In the church that my parents attend, there are intelligent, professional people, whom I admire, and who have very strong beliefs, and I want to know where it all comes from. What do they know that I don't?

Katyń: I rented the DVD and finally saw this film, monopolising my parents' television and lounge for a good couple of hours (by the time I'd got 36 minutes into the Andrzej Wajda interview at the end I think they had had more or less enough).
I'm not a film critic and I tend to get emotionally involved in films, rather than making a detached analysis. I do however watch films set during this period with a great deal of caution, knowing how easy it is to be carried along and to become incensed about an issue which is not my battle.
One thing I will say is that the English subtitles on my rented DVD were appalling. Obviously my Polish isn't good enough for me to be able to catch everything on a film soundtrack (nor for that matter are my French and Italian, sometimes, if the accent is difficult, the dialogue fast and the background music loud). So I wasn't checking the translation. In any case, there's a fair amount of Russian and German dialogue in the film. And I'm not a trained subtitler, although I'm aware that there are certain time and space restrictions.
But: every time I looked down, the quality of the English was poor. It had clearly never even been checked by a native speaker. Subtitles are a way for foreigners, in this case English speakers, to access a film and a story that they would never otherwise have heard. What a betrayal of Wajda and of his subject matter to use such bad quality subtitling! Why, for the umpteenth time, is no-one prepared to pay for decent Polish to English translation?!

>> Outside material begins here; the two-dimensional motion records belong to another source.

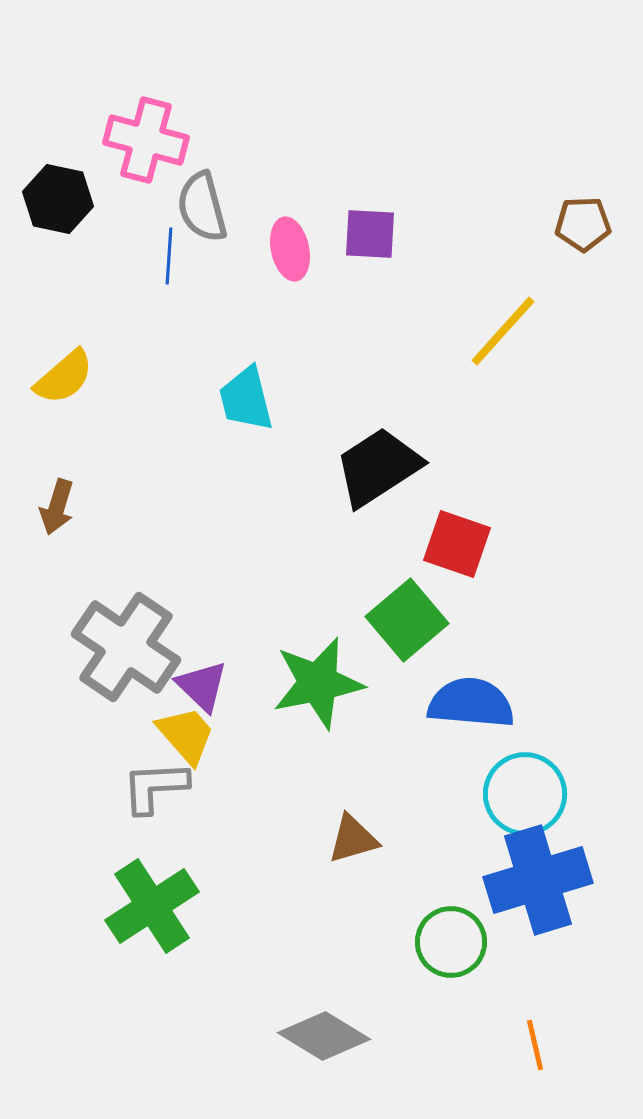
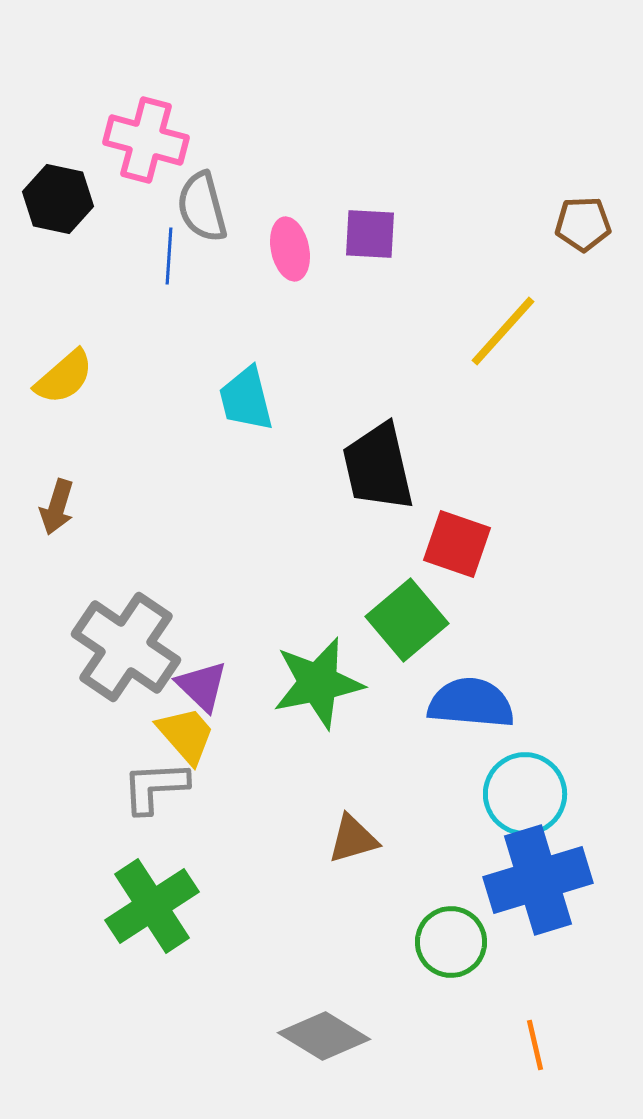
black trapezoid: rotated 70 degrees counterclockwise
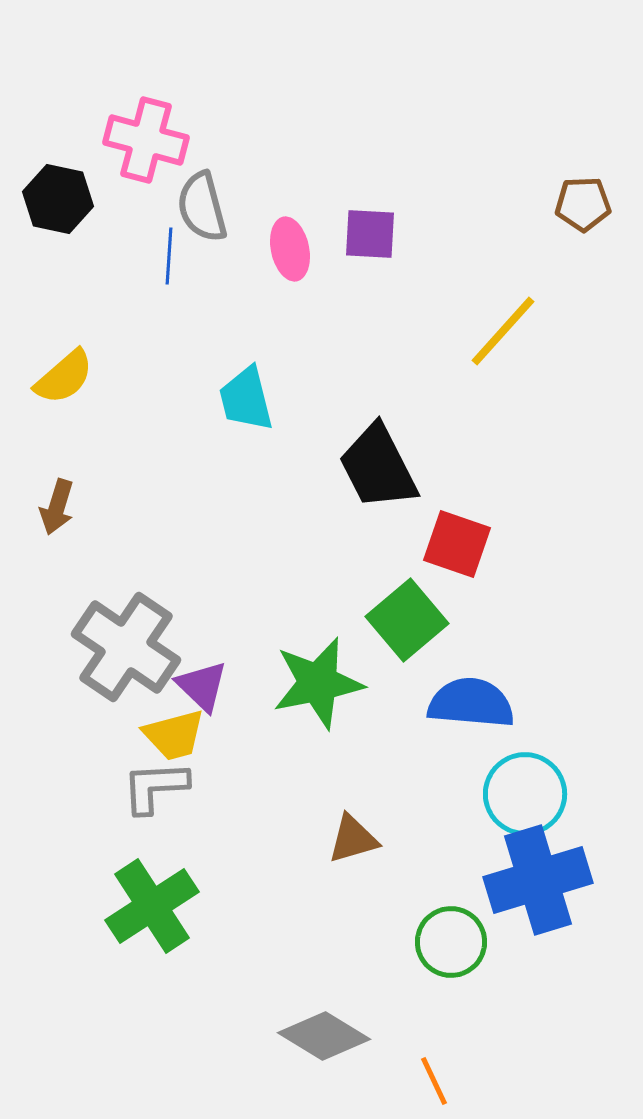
brown pentagon: moved 20 px up
black trapezoid: rotated 14 degrees counterclockwise
yellow trapezoid: moved 12 px left; rotated 116 degrees clockwise
orange line: moved 101 px left, 36 px down; rotated 12 degrees counterclockwise
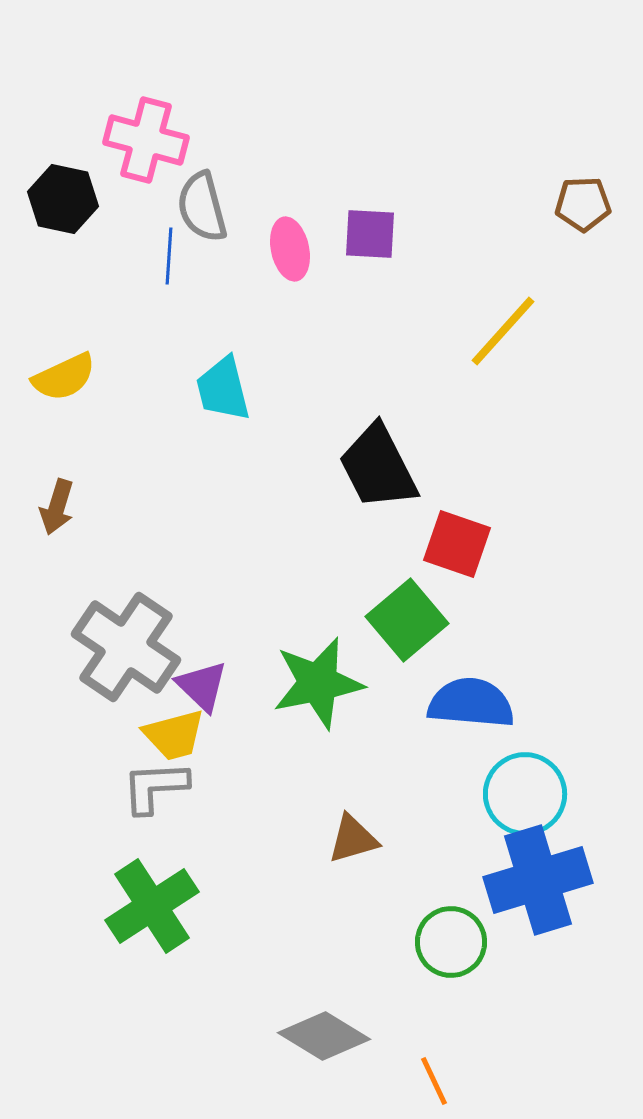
black hexagon: moved 5 px right
yellow semicircle: rotated 16 degrees clockwise
cyan trapezoid: moved 23 px left, 10 px up
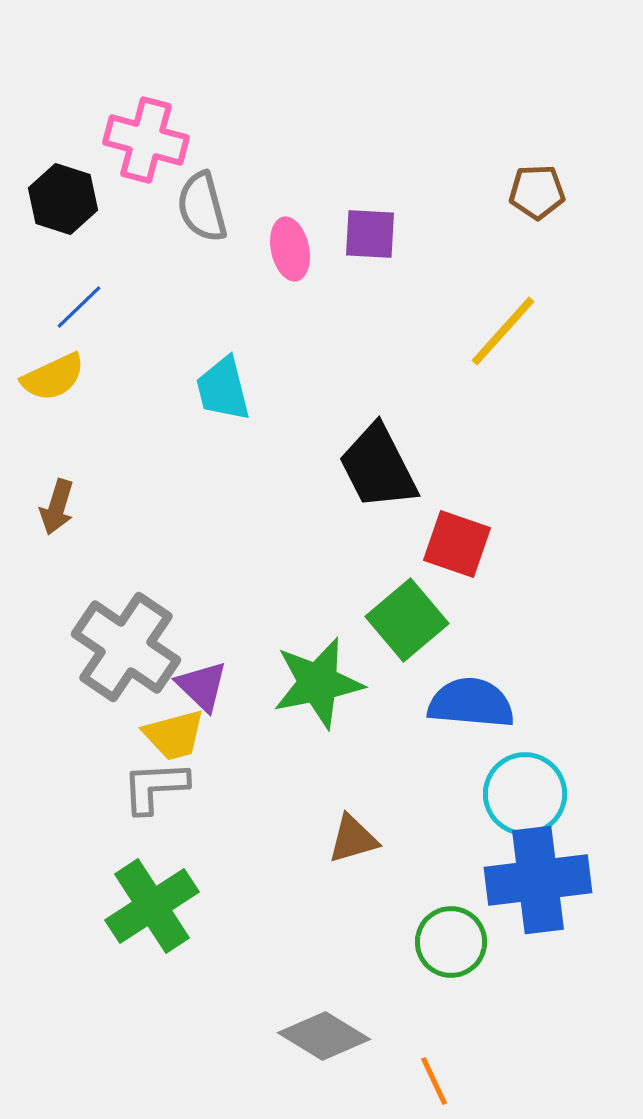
black hexagon: rotated 6 degrees clockwise
brown pentagon: moved 46 px left, 12 px up
blue line: moved 90 px left, 51 px down; rotated 42 degrees clockwise
yellow semicircle: moved 11 px left
blue cross: rotated 10 degrees clockwise
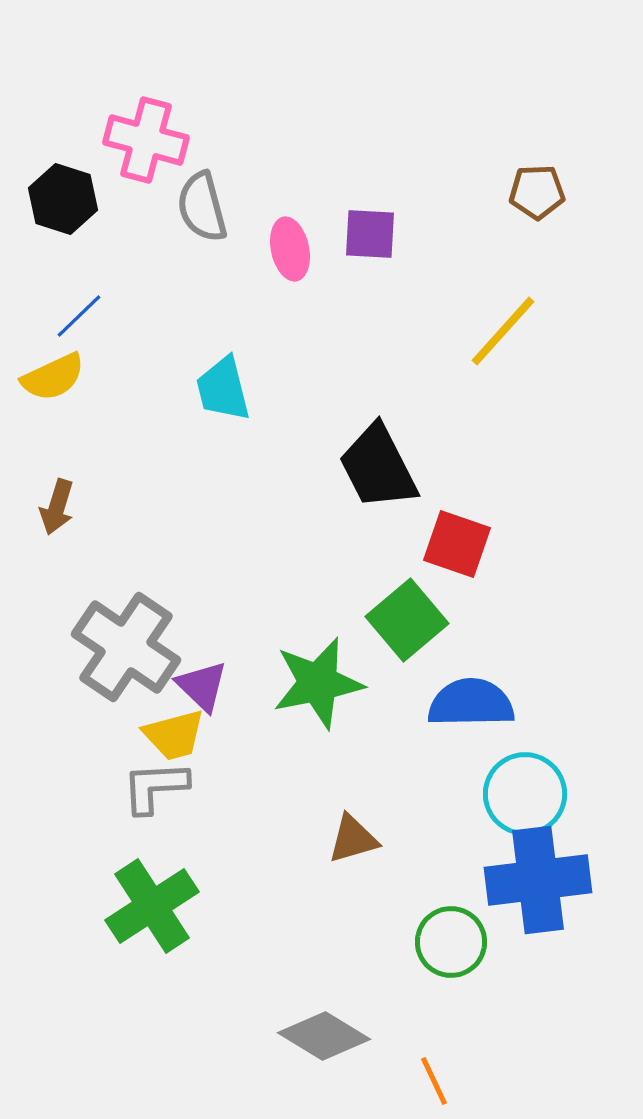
blue line: moved 9 px down
blue semicircle: rotated 6 degrees counterclockwise
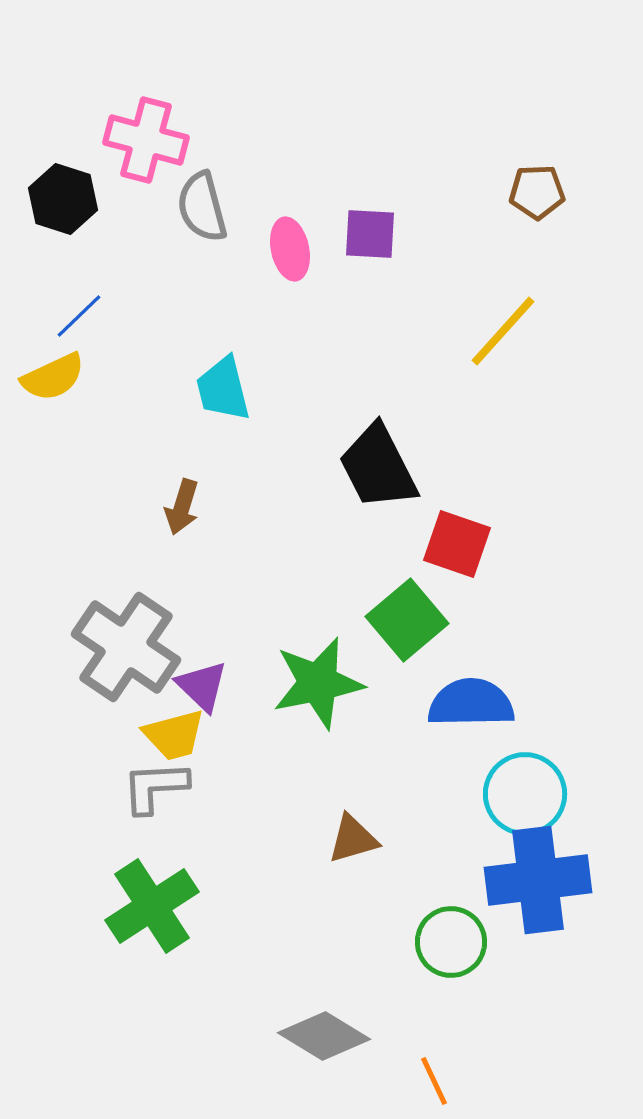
brown arrow: moved 125 px right
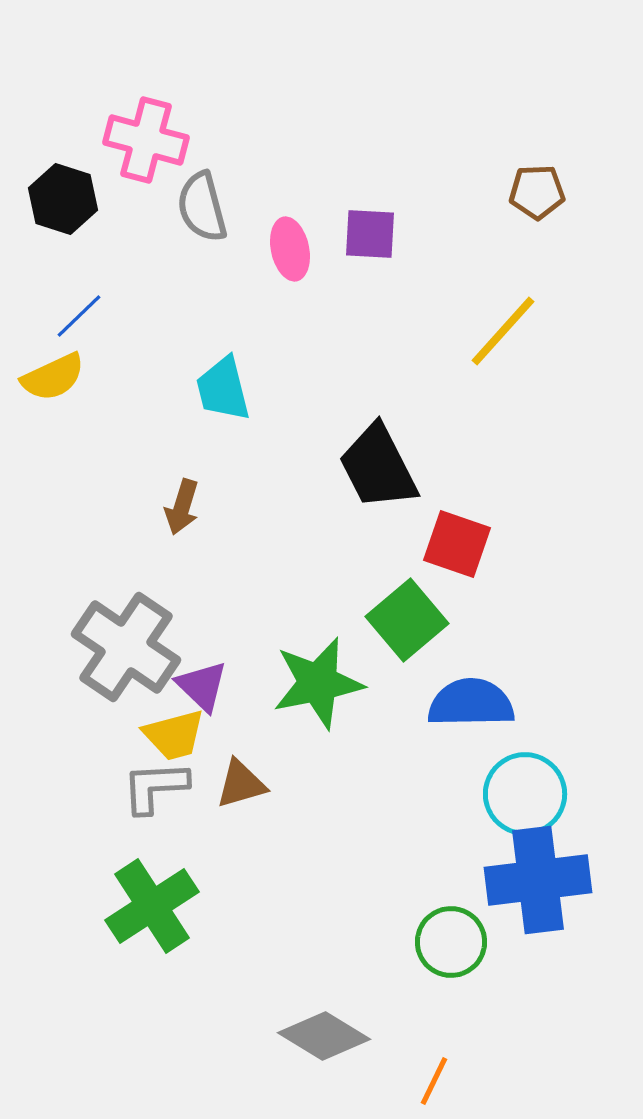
brown triangle: moved 112 px left, 55 px up
orange line: rotated 51 degrees clockwise
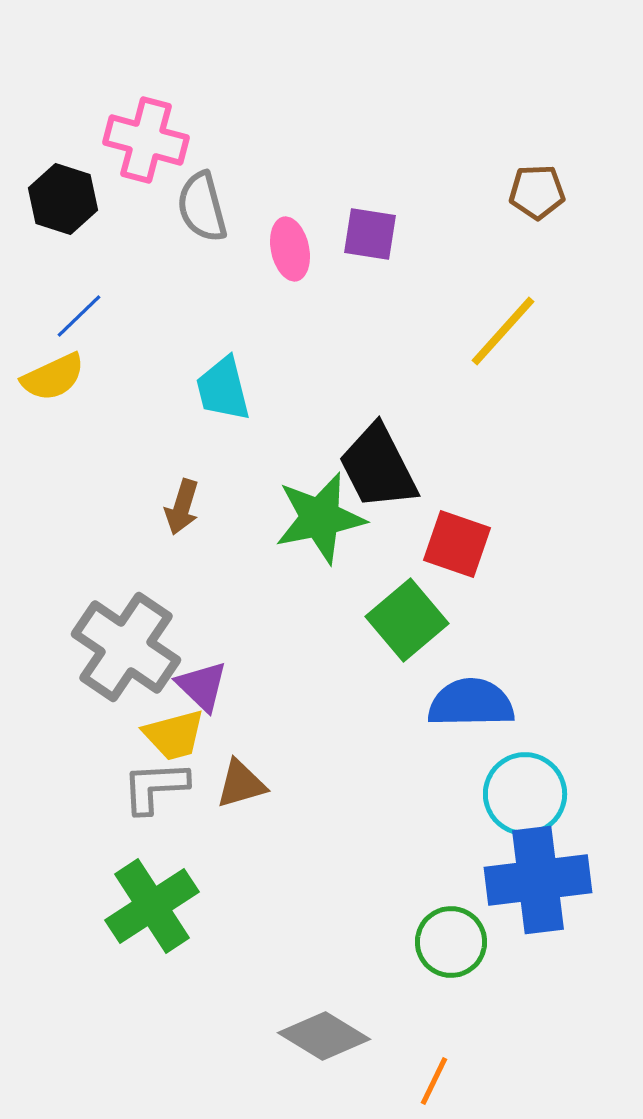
purple square: rotated 6 degrees clockwise
green star: moved 2 px right, 165 px up
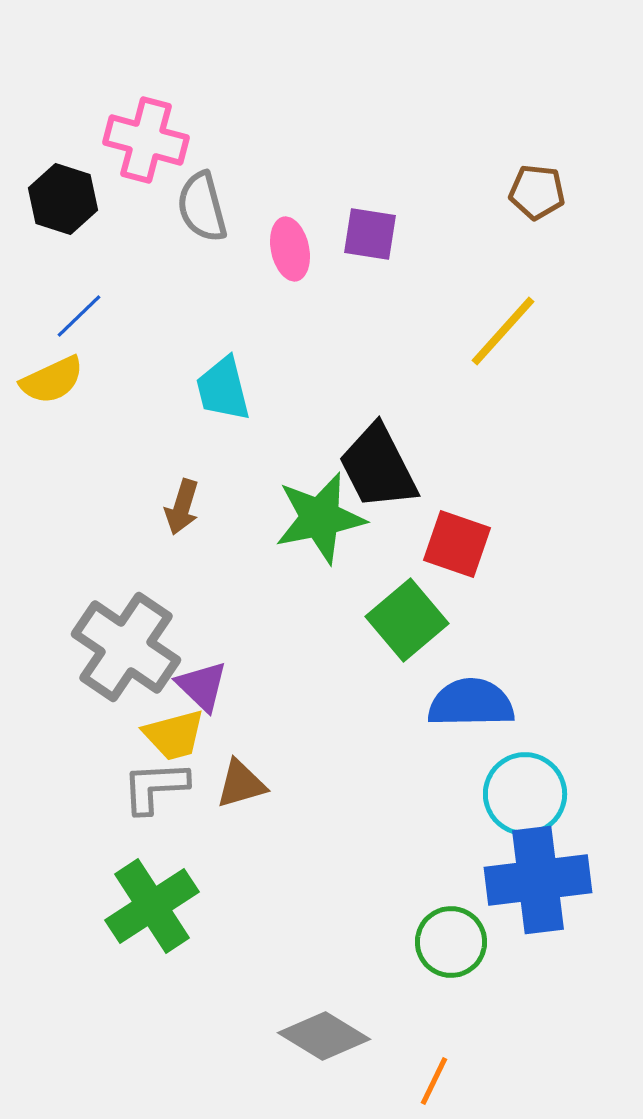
brown pentagon: rotated 8 degrees clockwise
yellow semicircle: moved 1 px left, 3 px down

The Other Dog is very old and grumpy now and almost completely blind. He was diagnosed with diabetes some time last year and in the time it took to get it under control he lost his sight. He also has liver failure and is still not putting on weight, for no apparent reason. My parents have had him insured from the outset, which is lucky because the tests and consultations and overnight stays at the specialist vet's have already run to thousands of pounds. He seems perfectly happy, although he walks into cupboards a lot and occasionally trips over bumps if we forget to say 'step!'. He still eats and enjoys going for short walks and snarls at us if we tread on his tail. His ears prick up when you call him and he trots along with his tail in the air like a flag. My theory is that if he's still bright enough to try and raid the kitchen bin then he's far from ready to go yet. But I'm sad for all the people who have to put down pets which are still relatively healthy because they simply can't afford the vet's bills.

Things: my parents' house is full of things. Things they have collected over more than thirty years of marriage, things their grown-up children have left behind, things they have inherited from elderly relatives who have moved on in any sense. Some of the things are interesting: the tub chair my paternal grandmother used to sit in to have her hair set, a mysterious pastel portrait known only as 'Mrs Harford', boxes and boxes of old slides and photos. But all the interesting things are smothered in piles of linen and papers and old clothes and crumbling plastic bags full of ancient children's toys.
When somebody visits, they have to rearrange the things to make room for the extra person.

When I stay here, I feel as though I am suffocating under the weight of all the old things.